Tan pronto como los Hobbits de la Comarca entraron en el salón, se alzó un coro de voces: Bree les daba la bienvenida. Los extraños, especialmente los que habían venido por el Camino Verde, los miraron con curiosidad. El posadero presentó los recién llegados a la gente de Bree, tan rápidamente que aunque los hobbits entendían los nombres no estaban seguros de saber a quién pertenecía éste y a quién este otro. Todos los Hombres de Bree parecían tener nombres botánicos (y bastante raros para la gente de la Comarca), tales como Juncales, Madreselva, Matosos, Manzanero, Cardoso y Helechal (y Cebadilla Mantecona). Algunos hobbits tenían nombres similares. Los Artemisa, por ejemplo, parecían numerosos. Pero la mayoría llevaba nombres sacados de accidentes naturales como Bancos, Tejonera, Cuevas, Arenero y Tunelo, muchos de los cuales eran comunes en la Comarca.

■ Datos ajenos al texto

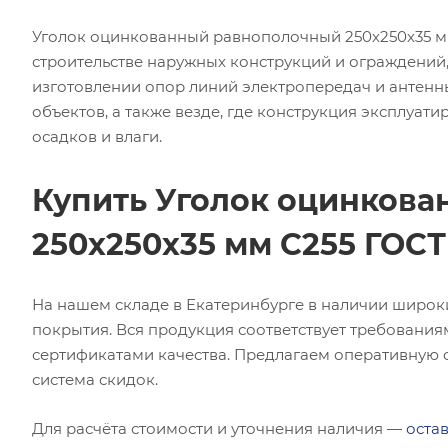
Уголок оцинкованный равнополочный 250х250х35 м
строительстве наружных конструкций и ограждений
изготовлении опор линий электропередач и антенны
объектов, а также везде, где конструкция эксплуат
осадков и влаги.
Купить Уголок оцинков
250х250х35 мм С255 ГОСТ
На нашем складе в Екатеринбурге в наличии широк
покрытия. Вся продукция соответствует требования
сертификатами качества. Предлагаем оперативную о
система скидок.
Для расчёта стоимости и уточнения наличия —
остав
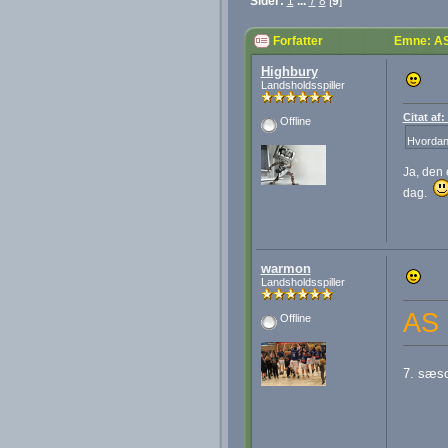
Sider:
1
...
7
8
[
9
]
Forfatter
Emne: AS
Highbury
Landsholdsspiller
Citat af
Offline
Hvordan 
Ja, den 
dag.
warmon
Landsholdsspiller
AS 
Offline
7. sæson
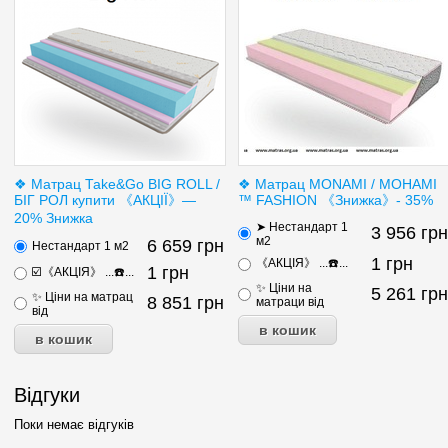
❖ Матрац Таke&Go BIG ROLL /
❖ Матрац MONAMI / МОНАМІ
БІГ РОЛ купити 《АКЦІЇ》—
™ FASHION 《Знижка》- 35%
20% Знижка
➤ Нестандарт 1
3 956
грн
м2
6 659
грн
Нестандарт 1 м2
1
грн
《АКЦІЯ》 ...☎️...
1
грн
☑️《АКЦІЯ》 ...☎️...
✨ Ціни на
5 261
грн
✨ Ціни на матрац
8 851
грн
матраци від
від
Відгуки
Поки немає відгуків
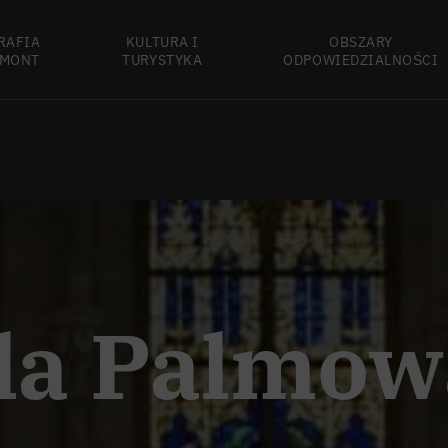
RAFIA
KULTURA I
OBSZARY
MONT
TURYSTYKA
ODPOWIEDZIALNOŚCI
la Palmow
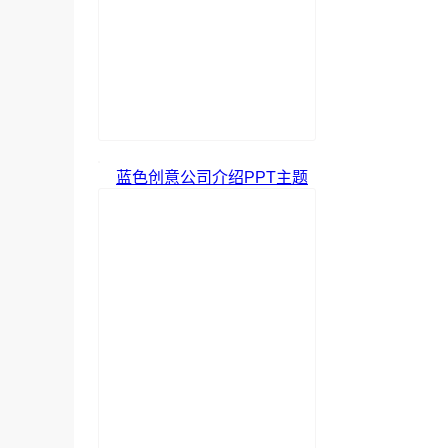
蓝色创意公司介绍PPT主题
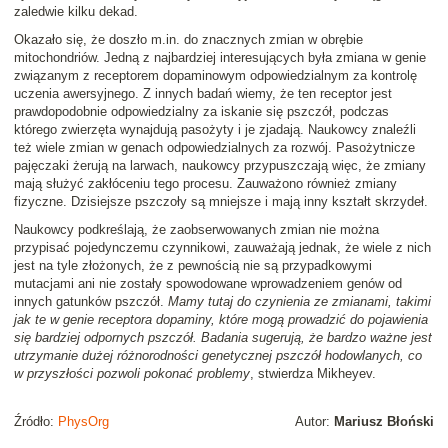
zaledwie kilku dekad.
Okazało się, że doszło m.in. do znacznych zmian w obrębie
mitochondriów. Jedną z najbardziej interesujących była zmiana w genie
związanym z receptorem dopaminowym odpowiedzialnym za kontrolę
uczenia awersyjnego. Z innych badań wiemy, że ten receptor jest
prawdopodobnie odpowiedzialny za iskanie się pszczół, podczas
którego zwierzęta wynajdują pasożyty i je zjadają. Naukowcy znaleźli
też wiele zmian w genach odpowiedzialnych za rozwój. Pasożytnicze
pajęczaki żerują na larwach, naukowcy przypuszczają więc, że zmiany
mają służyć zakłóceniu tego procesu. Zauważono również zmiany
fizyczne. Dzisiejsze pszczoły są mniejsze i mają inny kształt skrzydeł.
Naukowcy podkreślają, że zaobserwowanych zmian nie można
przypisać pojedynczemu czynnikowi, zauważają jednak, że wiele z nich
jest na tyle złożonych, że z pewnością nie są przypadkowymi
mutacjami ani nie zostały spowodowane wprowadzeniem genów od
innych gatunków pszczół.
Mamy tutaj do czynienia ze zmianami, takimi
jak te w genie receptora dopaminy, które mogą prowadzić do pojawienia
się bardziej odpornych pszczół. Badania sugerują, że bardzo ważne jest
utrzymanie dużej różnorodności genetycznej pszczół hodowlanych, co
w przyszłości pozwoli pokonać problemy
, stwierdza Mikheyev.
Źródło:
PhysOrg
Autor:
Mariusz Błoński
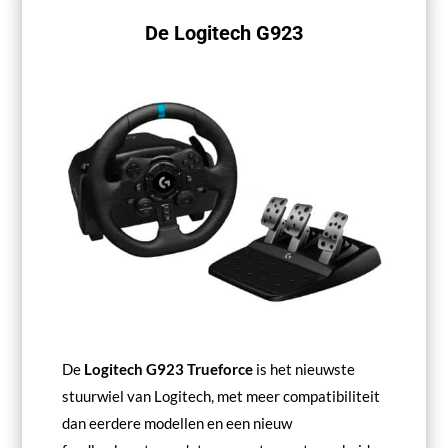
De Logitech G923
De
Logitech G923 Trueforce
is het nieuwste
stuurwiel van Logitech, met meer compatibiliteit
dan eerdere modellen en een nieuw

Había varios Sotomonte de Entibo, y como no alcanzaban a imaginar que compartiesen un nombre y no fuesen parientes, tomaron cariñosamente a Frodo por un primo perdido hacía tiempo.
Los hobbits de Bree eran en verdad amables y curiosos, y Frodo pronto se dio cuenta de que tendría que dar alguna explicación de lo que hacía. Dijo que le interesaban la geografía y la historia (y aquí hubo muchos cabeceos de asentimiento, aunque estas palabras no eran muy comunes en el dialecto de Bree). Declaró que pensaba escribir un libro (lo que provocó un asombro mudo) y que él y sus amigos deseaban informarse acerca de los hobbits que vivían fuera de la Comarca, sobre todo en las tierras del oeste.

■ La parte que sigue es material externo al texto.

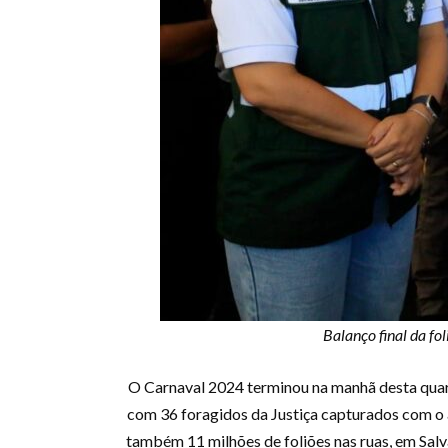
Balanço final da fo
O Carnaval 2024 terminou na manhã desta quarta-
com 36 foragidos da Justiça capturados com o 
também 11 milhões de foliões nas ruas, em Salv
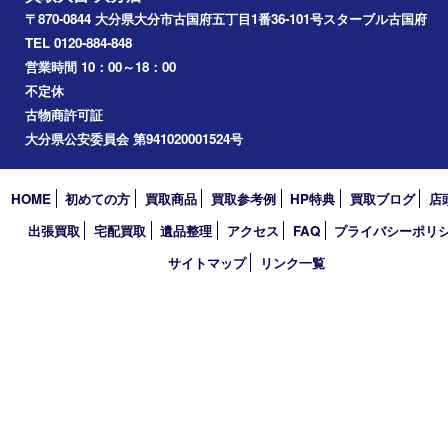
2026年
2025年
2024年
2023年
2022年
2021年
2020年
2019年
2018年
買取大吉 大分店
〒870-0844 大分県大分市古国府五丁目1番36-101号スターブル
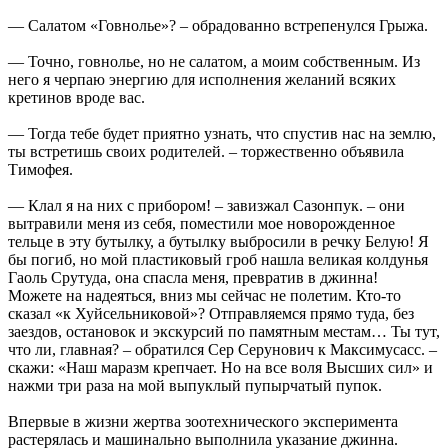
— Салатом «Говнолье»? – обрадованно встрепенулся Грыжа.
— Точно, говнолье, но не салатом, а моим собственным. Из
него я черпаю энергию для исполнения желаний всяких
кретинов вроде вас.
— Тогда тебе будет приятно узнать, что спустив нас на землю,
ты встретишь своих родителей. – торжественно объявила
Тимофея.
— Клал я на них с прибором! – завизжал Сазонпук. – они
вытравили меня из себя, поместили мое новорожденное
тельце в эту бутылку, а бутылку выбросили в речку Белую! Я
бы погиб, но мой пластиковый гроб нашла великая колдунья
Гаоль Срутуда, она спасла меня, превратив в джинна!
Можете на надеяться, вниз мы сейчас не полетим. Кто-то
сказал «к Хуйсельниковой»? Отправляемся прямо туда, без
заездов, остановок и экскурсий по памятным местам… Ты тут,
что ли, главная? – обратился Сер Серунович к Максимусасс. –
скажи: «Наш маразм крепчает. Но на все воля Высших сил» и
нажми три раза на мой выпуклый пупырчатый пупок.
Впервые в жизни жертва зоотехнического эксперимента
растерялась и машинально выполнила указание джинна.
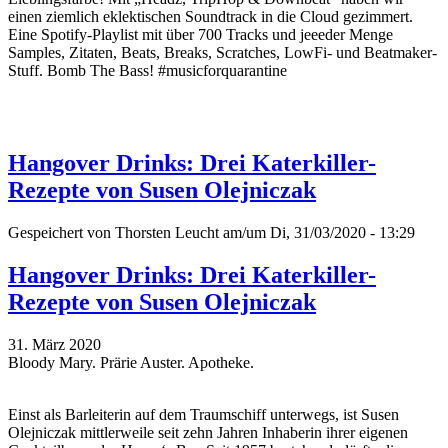
einen ziemlich eklektischen Soundtrack in die Cloud gezimmert.
Eine Spotify-Playlist mit über 700 Tracks und jeeeder Menge
Samples, Zitaten, Beats, Breaks, Scratches, LowFi- und Beatmaker-
Stuff. Bomb The Bass! #musicforquarantine
Hangover Drinks: Drei Katerkiller-
Rezepte von Susen Olejniczak
Gespeichert von
Thorsten Leucht
am/um Di, 31/03/2020 - 13:29
Hangover Drinks: Drei Katerkiller-
Rezepte von Susen Olejniczak
31. März 2020
Bloody Mary. Prärie Auster. Apotheke.
Einst als Barleiterin auf dem Traumschiff unterwegs, ist Susen
Olejniczak mittlerweile seit zehn Jahren Inhaberin ihrer eigenen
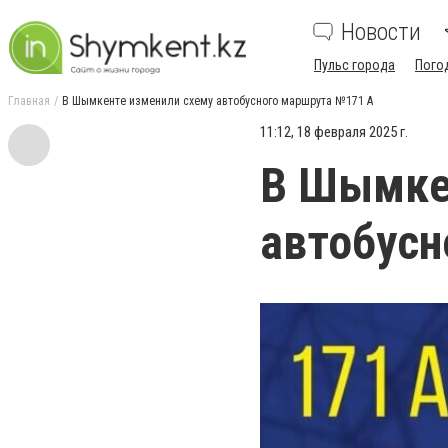
Новости
Пульс города
Пого
Главная
В Шымкенте изменили схему автобусного маршрута №171 А
11:12, 18 февраля 2025 г.
В Шымке
автобусн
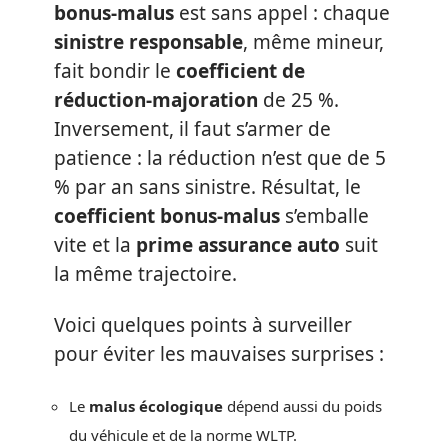
bonus-malus
est sans appel : chaque
sinistre responsable
, même mineur,
fait bondir le
coefficient de
réduction-majoration
de 25 %.
Inversement, il faut s’armer de
patience : la réduction n’est que de 5
% par an sans sinistre. Résultat, le
coefficient bonus-malus
s’emballe
vite et la
prime assurance auto
suit
la même trajectoire.
Voici quelques points à surveiller
pour éviter les mauvaises surprises :
Le
malus écologique
dépend aussi du poids
du véhicule et de la norme WLTP.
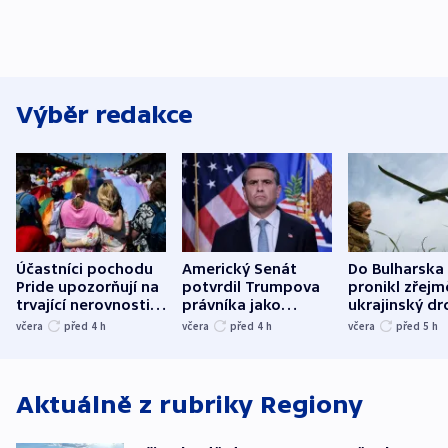
Výběr redakce
Účastníci pochodu
Americký Senát
Do Bulharska
Pride upozorňují na
potvrdil Trumpova
pronikl zřejm
trvající nerovnosti i
právníka jako
ukrajinský dr
společenskou
ministra
explodoval k
včera
před 4
h
včera
před 4
h
včera
před 5
h
atmosféru
spravedlnosti
od plynovod
Aktuálně z rubriky
Regiony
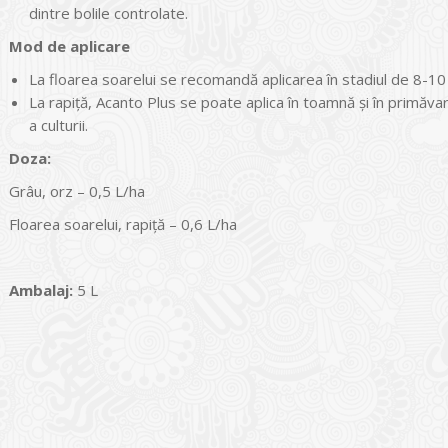
dintre bolile controlate.
Mod de aplicare
La floarea soarelui se recomandă aplicarea în stadiul de 8-10 f
La rapiţă, Acanto Plus se poate aplica în toamnă şi în primăvar
a culturii.
Doza:
Grâu, orz – 0,5 L/ha
Floarea soarelui, rapiță – 0,6 L/ha
Ambalaj:
5 L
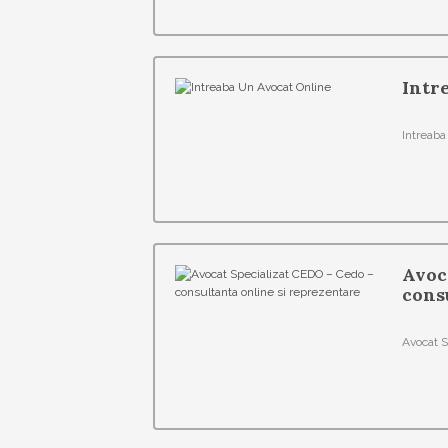
Intr
Intreaba
Avoc
cons
Avocat S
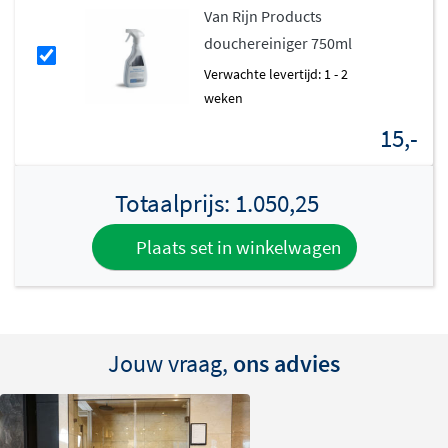
Van Rijn Products
douchereiniger 750ml
Verwachte levertijd: 1 - 2
weken
15,-
Totaalprijs:
1.050,25
Plaats set in winkelwagen
Jouw vraag,
ons advies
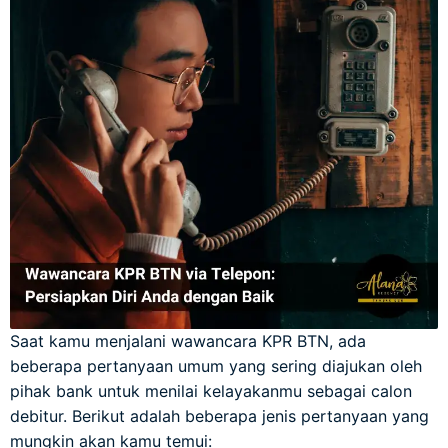
Saat kamu menjalani wawancara KPR BTN, ada
beberapa pertanyaan umum yang sering diajukan oleh
pihak bank untuk menilai kelayakanmu sebagai calon
debitur. Berikut adalah beberapa jenis pertanyaan yang
mungkin akan kamu temui:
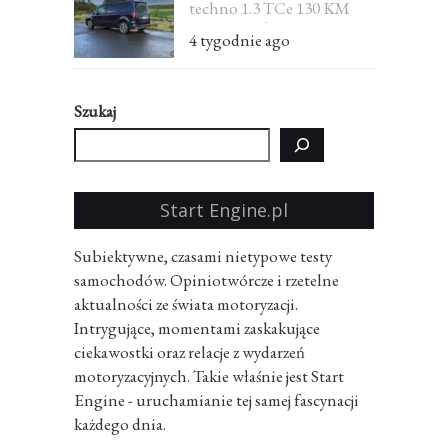
techno 1.3 TCe 130 KM
EDC 7-osobowe – test
4 tygodnie ago
Szukaj
Start Engine.pl
Subiektywne, czasami nietypowe testy
samochodów. Opiniotwórcze i rzetelne
aktualności ze świata motoryzacji.
Intrygujące, momentami zaskakujące
ciekawostki oraz relacje z wydarzeń
motoryzacyjnych. Takie właśnie jest Start
Engine - uruchamianie tej samej fascynacji
każdego dnia.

Junto con este anuncio estalló un coro de voces. Si Frodo hubiese querido realmente escribir un libro, y hubiera tenido muchas orejas, habría reunido material para varios capítulos en unos pocos minutos. Y como si esto no fuera suficiente le dieron toda una lista de nombres, comenzando por «nuestro viejo Cebadilla», a quienes podía recurrir en busca de más información. Pero al cabo de un rato, como Frodo no diera ninguna señal de querer escribir un libro allí mismo y en seguida, los hobbits de Bree volvieron a hacer preguntas sobre lo que pasaba en la Comarca. Frodo no se mostró muy comunicativo. Y pronto se encontró solo, sentado en un rincón, escuchando y mirando alrededor.

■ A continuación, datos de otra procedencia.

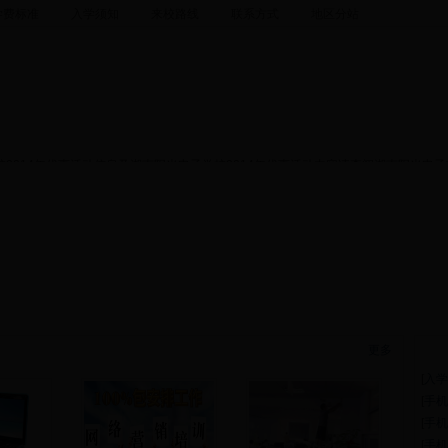
学费标准
入学须知
来校路线
联系方式
地区分站
活动哪个好？湖南阳光电子学校2014年优惠活动有哪些？最好的湖南阳光电子学校20
湖南阳光电子学校2014年优惠活动多少钱？湖南阳光电子学校2014年优惠活动费用要
机软件
综合维修
学校资讯
考证指南
就业指导
招生指南
14年优惠活动最新开课时间是什么时候？湖南阳光电子学校2014年优惠活动价格是多
2014年优惠活动信息及湖南阳光电子学校2014年优惠活动内容请查阅湖南阳光电子
4年优惠活动,
更多
最
[
入学
[
手机
[
手机
[
手机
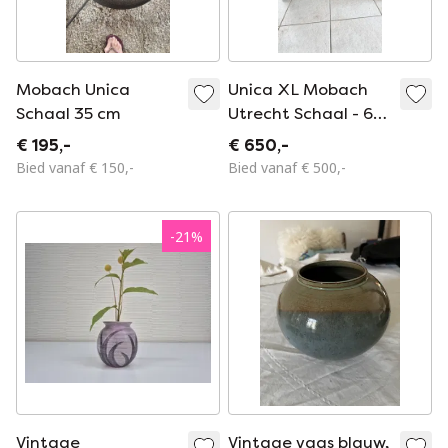
Mobach Unica
Unica XL Mobach
Schaal 35 cm
Utrecht Schaal - 68
cm
€ 195,-
€ 650,-
Bied vanaf € 150,-
Bied vanaf € 500,-
-
21
%
Vintage
Vintage vaas blauw,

Los Hombres y los Enanos hablaban sobre todo de acontecimientos distantes, y daban noticias de una especie que estaba haciéndose demasiado familiar. Había problemas allá en el Sur, y parecía que los Hombres que habían venido por el Camino Verde iban en busca de tierras donde pudieran encontrar un poco de paz. Las gentes de Bree los trataban con simpatía, pero no parecían muy dispuestos a recibir un gran número de extranjeros en aquellos reducidos territorios. Uno de los viajeros, bizco, poco agraciado, pronosticaba que en el futuro cercano más y más gente subiría al norte. —Si no les encuentran lugar, lo encontrarán ellos mismos. Tienen derecho a vivir, tanto como otros —dijo con voz fuerte. Los habitantes del lugar no parecían muy complacidos con esta perspectiva.
Los hobbits no prestaron mucha atención a todo esto, que por el momento no parecía concernir a la Comarca. Era difícil que la Gente Grande pretendiera alojarse en los agujeros de los hobbits. Estaban aquí más interesados en Sam y Pippin, que ahora se sentían muy cómodos, y charlaban animadamente sobre los acontecimientos de la Comarca. Pippin provocó una buena cantidad de carcajadas contando cómo se vino abajo el techo en la alcaldía de Cavada Grande. Will Pieblanco, el alcalde, y el más gordo de los hobbits en la Cuaderna del Oeste, había emergido envuelto en yeso, como un pastel enharinado. Pero se hicieron también muchas preguntas, que inquietaron a Frodo. Uno de los habitantes de Bree, que parecía haber estado varias veces en la Comarca, quiso saber dónde habitaban los Sotomonte, y con quién estaban emparentados.
De pronto Frodo notó que un hombre de rostro extraño, curtido por la intemperie, sentado a la sombra cerca de la pared, escuchaba también con atención la charla de los hobbits. Tenía un tazón delante de él, y fumaba una pipa de caño largo, curiosamente esculpida. Las piernas extendidas mostraban unas botas de cuero blando, que le calzaban bien, pero que habían sido muy usadas y estaban ahora cubiertas de barro. Un manto pesado, de color verde oliva, manchado por muchos viajes, le envolvía ajustadamente el cuerpo, y a pesar del calor que había en el cuarto llevaba una capucha que le ensombrecía la cara; sin embargo, se le alcanzaba a ver el brillo de los ojos, mientras observaba a los hobbits.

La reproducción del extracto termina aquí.